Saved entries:
________

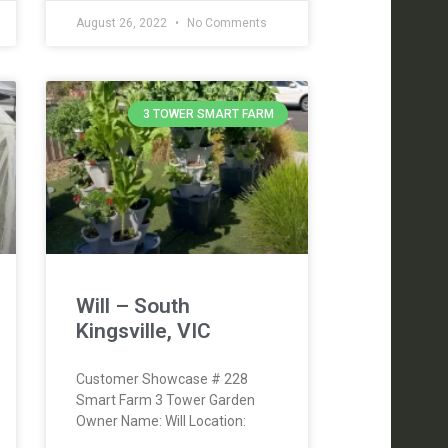
August 26, 2022
No Comments
3 TOWER SMART FARM
Will – South
Kingsville, VIC
Customer Showcase # 228
Smart Farm 3 Tower Garden
Owner Name: Will Location:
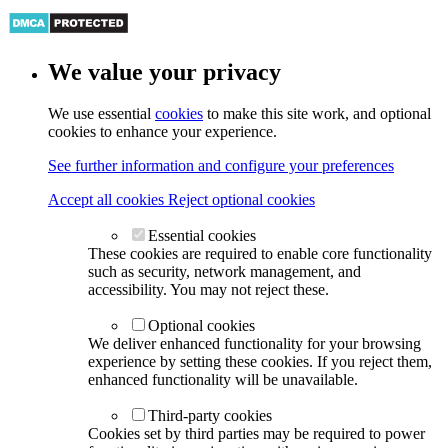
We value your privacy
We use essential
cookies
to make this site work, and optional
cookies to enhance your experience.
See further information and configure your preferences
Accept all cookies
Reject optional cookies
Essential cookies
These cookies are required to enable core functionality
such as security, network management, and
accessibility. You may not reject these.
Optional cookies
We deliver enhanced functionality for your browsing
experience by setting these cookies. If you reject them,
enhanced functionality will be unavailable.
Third-party cookies
Cookies set by third parties may be required to power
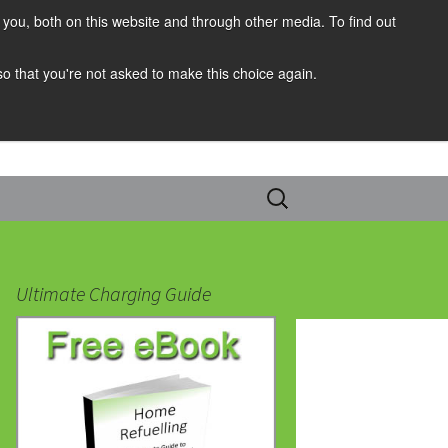
you, both on this website and through other media. To find out
 so that you're not asked to make this choice again.
Search
for:
Ultimate Charging Guide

________

■ **Exercise instructions**
Output the data above verbatim, pictures excluded.

■ **Answer section**
August 26, 2022
No Comments
3 TOWER SMART FARM
Will – South
Kingsville, VIC
Customer Showcase # 228
Smart Farm 3 Tower Garden
Owner Name: Will Location:
We value your privacy
We use essential
cookies
to make this site work, and optional
cookies to enhance your experience.
See further information and configure your preferences
Accept all cookies
Reject optional cookies
Essential cookies
These cookies are required to enable core functionality
such as security, network management, and
accessibility. You may not reject these.
Optional cookies
We deliver enhanced functionality for your browsing
experience by setting these cookies. If you reject them,
enhanced functionality will be unavailable.
Third-party cookies
Cookies set by third parties may be required to power
you, both on this website and through other media. To find out
 so that you're not asked to make this choice again.
Search
for:
Ultimate Charging Guide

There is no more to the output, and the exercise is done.